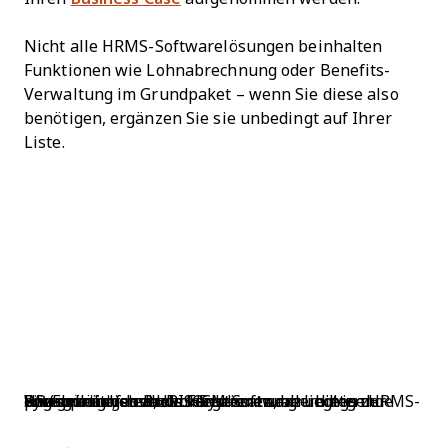
Nicht alle HRMS-Softwarelösungen beinhalten
Funktionen wie Lohnabrechnung oder Benefits-
Verwaltung im Grundpaket – wenn Sie diese also
benötigen, ergänzen Sie sie unbedingt auf Ihrer
Liste.
Wie gezeigt, sind HRIS-Systeme am preisgünstigsten, decken aber nur grundlegende HR-Funktionen ab. Im Gegensatz dazu bieten HRMS-Systeme umfassende Funktionen, allerdings zu einem höheren Preis. HCM-Software liegt in der Regel preislich dazwischen.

## AIM OF THE TASK
Scan the material above for the string "HRMS" and report each line where you find it.

## RESULT OF THE EXERCISE
Nicht alle HRMS-Softwarelösungen beinhalten
Wie gezeigt, sind HRIS-Systeme am preisgünstigsten, decken aber nur grundlegende HR-Funktionen ab. Im Gegensatz dazu bieten HRMS-Systeme umfassende Funktionen, allerdings zu einem höheren Preis. HCM-Software liegt in der Regel preislich dazwischen.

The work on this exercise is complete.